Purpose: To evaluate the quality of stromal bed and the safety on endothelium in preparation of donor tissue for Descemet stripping automated endothelial keratoplasty in a masked fashion using 2 mechanical microkeratomes and a femtosecond laser.

Methods: Deep anterior lamellar dissection was performed on 15 donor corneas. Central endothelial cell density was calculated using specular microscopy before and after the dissection. One cornea from each of 5 donor pairs was cut with the Moria ALTK system with the CBm microkeratome using the 300-μm head and the mate cut with the Horizon disposable 300-μm microkeratome. Five additional donor corneas were cut with the Intralase 60-kHz FS laser. The donor corneas were then bisected with half of the cornea used for Live/Dead assay to study central endothelial viability. The other halves were sent for scanning electron microscopy of the stromal bed. Qualitative surface roughness of the scanning electron microscopy images was graded by 2 masked observers, and quantitative surface roughness was assessed using roughness evaluation software.

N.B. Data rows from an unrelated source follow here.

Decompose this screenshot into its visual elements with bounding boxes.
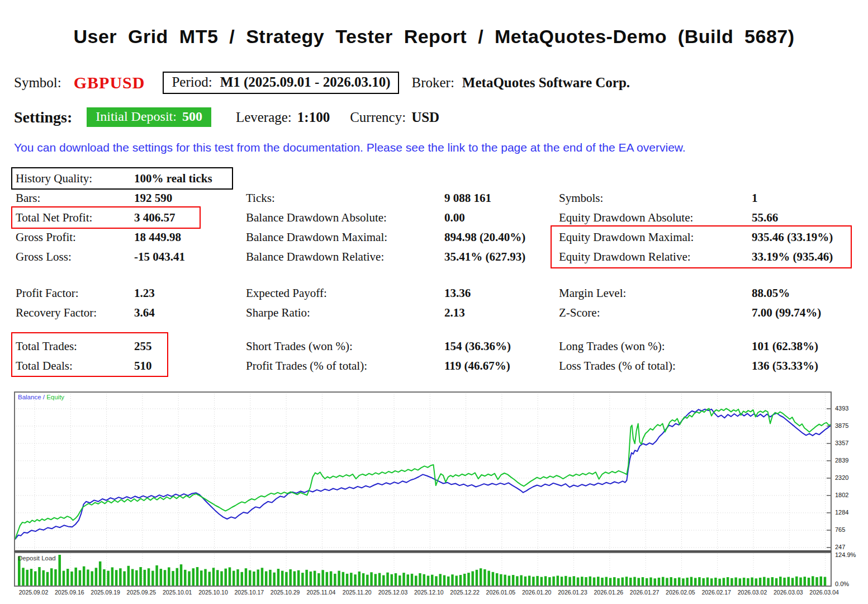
deposit-load-bar [439, 574, 441, 586]
deposit-load-bar [747, 578, 749, 586]
deposit-load-bar [734, 577, 737, 586]
x-axis-label: 2026.01.05 [481, 589, 520, 596]
deposit-load-bar [135, 570, 137, 586]
x-axis-label: 2025.12.03 [373, 589, 412, 596]
settings-label: Settings: [14, 108, 72, 126]
stats-row: Recovery Factor:3.64Sharpe Ratio:2.13Z-S… [16, 303, 856, 323]
deposit-load-bar [637, 578, 639, 586]
deposit-load-bar [804, 577, 806, 586]
deposit-load-bar [374, 574, 377, 586]
x-axis-label: 2026.01.23 [553, 589, 592, 596]
deposit-load-bar [225, 569, 227, 586]
deposit-load-bar [399, 575, 401, 586]
balance-equity-chart: Balance / Equity [14, 391, 832, 552]
stat-value: 2.13 [444, 306, 559, 320]
deposit-load-bar [91, 571, 93, 586]
deposit-load-bar [180, 564, 182, 586]
deposit-load-bar [682, 578, 684, 586]
stat-label: Symbols: [559, 191, 752, 205]
deposit-load-bar [220, 571, 222, 586]
y-axis-label: 2839 [835, 457, 848, 464]
deposit-load-bar [297, 570, 300, 586]
deposit-load-bar [366, 575, 368, 586]
deposit-load-bar [795, 577, 798, 586]
period-label: Period: [172, 74, 212, 90]
deposit-load-bar [463, 574, 466, 586]
deposit-load-bar [261, 568, 263, 586]
stat-value: 0.00 [444, 211, 559, 225]
deposit-load-bar [633, 577, 635, 586]
x-axis-label: 2025.10.01 [158, 589, 197, 596]
legend-balance: Balance [18, 394, 41, 400]
x-axis-label: 2026.01.26 [589, 589, 628, 596]
deposit-load-bar [176, 568, 178, 586]
report-title: User Grid MT5 / Strategy Tester Report /… [0, 26, 868, 48]
deposit-load-bar [58, 555, 60, 586]
stat-label: Total Deals: [16, 359, 134, 373]
deposit-load-bar [148, 568, 150, 586]
stat-label: Ticks: [246, 191, 444, 205]
stats-row: Profit Factor:1.23Expected Payoff:13.36M… [16, 284, 856, 303]
stat-value: 1 [752, 191, 856, 205]
deposit-load-bar [678, 577, 680, 586]
deposit-load-bar [144, 570, 146, 586]
y-axis-label: 1802 [835, 492, 848, 498]
currency-value: USD [411, 110, 439, 125]
deposit-load-bar [402, 573, 405, 586]
deposit-load-bar [516, 576, 518, 586]
y-axis-label: 3357 [835, 440, 848, 446]
deposit-load-bar [407, 574, 409, 586]
deposit-load-bar [751, 577, 753, 586]
y-axis-label: 247 [835, 544, 845, 550]
deposit-load-bar [293, 571, 296, 586]
x-axis-label: 2025.09.02 [14, 589, 53, 596]
stat-label: Sharpe Ratio: [246, 306, 444, 320]
deposit-load-bar [585, 577, 587, 586]
broker-value: MetaQuotes Software Corp. [462, 75, 630, 91]
deposit-load-bar [557, 575, 559, 586]
deposit-load-bar [613, 577, 615, 586]
deposit-load-bar [204, 569, 206, 586]
deposit-load-bar [698, 577, 700, 586]
deposit-load-bar [581, 577, 583, 586]
deposit-load-bar [301, 573, 303, 586]
initial-deposit-label: Initial Deposit: [96, 109, 177, 124]
deposit-load-bar [512, 575, 514, 586]
deposit-load-bar [662, 577, 664, 586]
stat-label: Loss Trades (% of total): [559, 359, 752, 373]
stat-value: 510 [134, 359, 246, 373]
deposit-load-bar [727, 577, 729, 586]
deposit-load-bar [455, 575, 457, 586]
deposit-load-bar [168, 567, 170, 586]
deposit-load-bar [755, 578, 757, 586]
settings-download-note[interactable]: You can download the settings for this t… [14, 141, 686, 154]
deposit-load-bar [107, 571, 109, 586]
deposit-load-bar [815, 577, 818, 586]
deposit-load-bar [658, 578, 660, 586]
deposit-load-chart: Deposit Load [14, 552, 832, 587]
deposit-load-bar [471, 571, 473, 586]
deposit-load-bar [229, 567, 231, 586]
deposit-load-bar [326, 572, 328, 586]
deposit-load-bar [820, 577, 822, 586]
deposit-load-bar [423, 574, 425, 586]
deposit-load-bar [285, 572, 287, 586]
deposit-load-bar [54, 569, 56, 586]
stats-row-spacer [16, 323, 856, 337]
deposit-load-bar [391, 574, 393, 586]
stat-value: 9 088 161 [444, 191, 559, 205]
broker-label: Broker: [411, 75, 454, 91]
deposit-load-bar [111, 567, 113, 586]
deposit-load-bar [573, 576, 575, 586]
y-axis-label: 3875 [835, 422, 848, 429]
strategy-tester-report-page: { "report": { "title": "User Grid MT5 / … [0, 0, 868, 604]
deposit-load-bar [411, 574, 413, 586]
deposit-load-bar [74, 568, 77, 586]
stat-label: Equity Drawdown Relative: [559, 250, 752, 264]
deposit-load-bar [419, 573, 421, 586]
deposit-load-bar [451, 574, 453, 586]
deposit-load-bar [702, 578, 704, 586]
stat-label: Expected Payoff: [246, 286, 444, 300]
deposit-load-bar [362, 573, 364, 586]
deposit-load-bar [694, 578, 696, 586]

Results: The Horizon group showed a smoother stromal bed compared with the Moria or Intralase groups by 2 masked observers. However, the Moria group had the smoothest quantitative score of all the groups when assessed by roughness evaluation software. There was no statistically significant difference among the 3 groups in the percentage change in the central endothelial cell density or percentage of viable central endothelium by Live/Dead assay after the dissection.

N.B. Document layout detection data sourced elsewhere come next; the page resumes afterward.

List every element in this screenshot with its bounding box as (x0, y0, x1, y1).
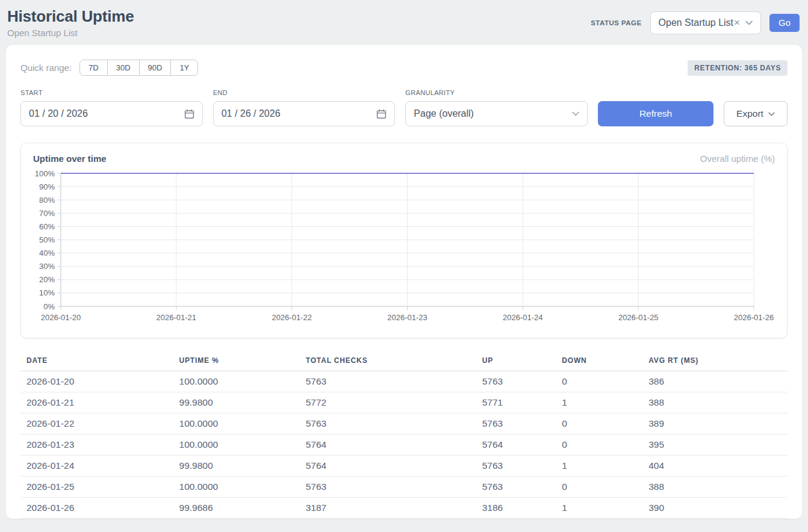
table-cell: 395 (642, 435, 788, 456)
column-header: UP (476, 353, 556, 371)
clear-icon[interactable]: × (734, 17, 740, 29)
table-cell: 2026-01-22 (20, 413, 173, 435)
table-row: 2026-01-2499.9800576457631404 (20, 456, 788, 477)
refresh-button[interactable]: Refresh (598, 101, 713, 126)
table-cell: 0 (556, 371, 642, 392)
table-cell: 404 (642, 456, 788, 477)
retention-badge: RETENTION: 365 DAYS (688, 60, 788, 76)
svg-text:2026-01-25: 2026-01-25 (618, 313, 659, 322)
uptime-table: DATEUPTIME %TOTAL CHECKSUPDOWNAVG RT (MS… (20, 353, 788, 519)
table-cell: 386 (642, 371, 788, 392)
quick-range-button[interactable]: 90D (139, 60, 172, 76)
svg-text:40%: 40% (39, 249, 55, 258)
status-page-label: STATUS PAGE (591, 19, 641, 26)
table-cell: 5764 (476, 435, 556, 456)
chart-card: Uptime over time Overall uptime (%) 0%10… (20, 143, 788, 338)
column-header: UPTIME % (173, 353, 300, 371)
table-cell: 0 (556, 435, 642, 456)
quick-range-button[interactable]: 1Y (170, 60, 198, 76)
main-panel: Quick range: 7D30D90D1Y RETENTION: 365 D… (6, 45, 802, 519)
end-date-label: END (213, 89, 396, 96)
table-cell: 2026-01-24 (20, 456, 173, 477)
svg-text:2026-01-21: 2026-01-21 (157, 313, 197, 322)
uptime-line-chart: 0%10%20%30%40%50%60%70%80%90%100%2026-01… (33, 169, 775, 327)
export-button[interactable]: Export (724, 101, 788, 126)
table-cell: 99.9800 (173, 456, 300, 477)
status-page-select[interactable]: Open Startup List × (650, 11, 761, 34)
table-row: 2026-01-2699.9686318731861390 (20, 498, 788, 519)
svg-text:90%: 90% (39, 182, 55, 191)
svg-text:30%: 30% (39, 262, 55, 271)
quick-range-button[interactable]: 30D (107, 60, 140, 76)
svg-text:2026-01-20: 2026-01-20 (41, 313, 81, 322)
uptime-table-body: 2026-01-20100.00005763576303862026-01-21… (20, 371, 788, 519)
chart-header: Uptime over time Overall uptime (%) (33, 153, 775, 164)
column-header: AVG RT (MS) (642, 353, 788, 371)
table-row: 2026-01-2199.9800577257711388 (20, 392, 788, 413)
table-cell: 388 (642, 477, 788, 498)
table-header-row: DATEUPTIME %TOTAL CHECKSUPDOWNAVG RT (MS… (20, 353, 788, 371)
end-date-value: 01 / 26 / 2026 (222, 108, 281, 119)
table-cell: 388 (642, 392, 788, 413)
quick-range-button[interactable]: 7D (79, 60, 108, 76)
go-button[interactable]: Go (769, 14, 800, 32)
chart-title: Uptime over time (33, 153, 107, 164)
table-cell: 5763 (300, 371, 476, 392)
table-cell: 2026-01-26 (20, 498, 173, 519)
table-cell: 99.9800 (173, 392, 300, 413)
table-cell: 5764 (300, 435, 476, 456)
quick-range-row: Quick range: 7D30D90D1Y RETENTION: 365 D… (20, 60, 788, 76)
end-date-field: END 01 / 26 / 2026 (213, 89, 396, 126)
column-header: TOTAL CHECKS (300, 353, 476, 371)
filter-fields-row: START 01 / 20 / 2026 END 01 / 26 / 2026 … (20, 89, 788, 126)
svg-text:50%: 50% (39, 235, 55, 244)
export-button-label: Export (736, 108, 763, 119)
svg-text:60%: 60% (39, 222, 55, 231)
table-cell: 3186 (476, 498, 556, 519)
end-date-input[interactable]: 01 / 26 / 2026 (213, 101, 396, 126)
table-cell: 5772 (300, 392, 476, 413)
page-subtitle: Open Startup List (7, 28, 134, 38)
title-block: Historical Uptime Open Startup List (7, 7, 134, 38)
svg-text:2026-01-22: 2026-01-22 (272, 313, 311, 322)
table-cell: 2026-01-21 (20, 392, 173, 413)
svg-text:20%: 20% (39, 275, 55, 284)
start-date-input[interactable]: 01 / 20 / 2026 (20, 101, 203, 126)
table-cell: 5763 (476, 477, 556, 498)
page-title: Historical Uptime (7, 7, 134, 26)
table-cell: 5763 (300, 477, 476, 498)
column-header: DOWN (556, 353, 642, 371)
quick-range-group: 7D30D90D1Y (79, 60, 198, 76)
table-cell: 5763 (300, 413, 476, 435)
table-cell: 5764 (300, 456, 476, 477)
calendar-icon[interactable] (376, 109, 387, 119)
svg-text:0%: 0% (43, 302, 55, 311)
chevron-down-icon (572, 111, 579, 116)
svg-text:10%: 10% (39, 288, 55, 297)
start-date-label: START (20, 89, 203, 96)
table-cell: 3187 (300, 498, 476, 519)
header: Historical Uptime Open Startup List STAT… (0, 0, 808, 45)
table-row: 2026-01-22100.0000576357630389 (20, 413, 788, 435)
table-cell: 2026-01-25 (20, 477, 173, 498)
granularity-select[interactable]: Page (overall) (405, 101, 588, 126)
table-row: 2026-01-23100.0000576457640395 (20, 435, 788, 456)
svg-text:80%: 80% (39, 196, 55, 205)
table-cell: 5763 (476, 456, 556, 477)
header-controls: STATUS PAGE Open Startup List × Go (591, 11, 800, 34)
svg-text:2026-01-23: 2026-01-23 (387, 313, 427, 322)
table-row: 2026-01-20100.0000576357630386 (20, 371, 788, 392)
calendar-icon[interactable] (184, 109, 194, 119)
granularity-field: GRANULARITY Page (overall) (405, 89, 588, 126)
table-cell: 390 (642, 498, 788, 519)
svg-text:2026-01-26: 2026-01-26 (734, 313, 774, 322)
table-cell: 99.9686 (173, 498, 300, 519)
svg-text:2026-01-24: 2026-01-24 (503, 313, 543, 322)
table-cell: 2026-01-20 (20, 371, 173, 392)
svg-text:70%: 70% (39, 209, 55, 218)
table-cell: 1 (556, 456, 642, 477)
column-header: DATE (20, 353, 173, 371)
table-cell: 2026-01-23 (20, 435, 173, 456)
table-cell: 100.0000 (173, 413, 300, 435)
table-cell: 0 (556, 477, 642, 498)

Conclusions: Both mechanical microkeratomes created smoother stromal bed dissections than the femtosecond laser. All systems provided good endothelial cell viability.

FIGURE 1

Overlay image of maximum intensity projections of live (green) and dead (red with center mark) cells. Living cells have intracellular esterases that convert calcein AM to highly fluorescent calcein. Dead cells have damaged plasma membranes that allow ethidium homodimer-1 to enter and become fluorescent when bound to nucleic acids.

FIGURE 2

Representative SEM images (×14) of stromal bed of donor cornea cut with Horizon (A) compared with Moria microkeratome (B). Fine stromal ridges were occasionally seen with the Moria (arrow).

FIGURE 3

Representative SEM images (×200) of stromal bed cut with Horizon (A), Moria (B), and Intralase (C) used for quantitative assessment of smoothness with SPIP software.

FIGURE 4

A, The femtosecond dissection resulted in a variable quality deep stromal bed with a smooth bed using raster energy = 0.6 μJ and a new applanation cone. B, Raster energy = 0.5 μJ and a used applanation cone resulted in a rough surface with a central depression (arrow) and peripheral pits (arrow-head) (×14). C, The femtosecond dissection occasionally resulted in significant pitting of the stromal bed (×200).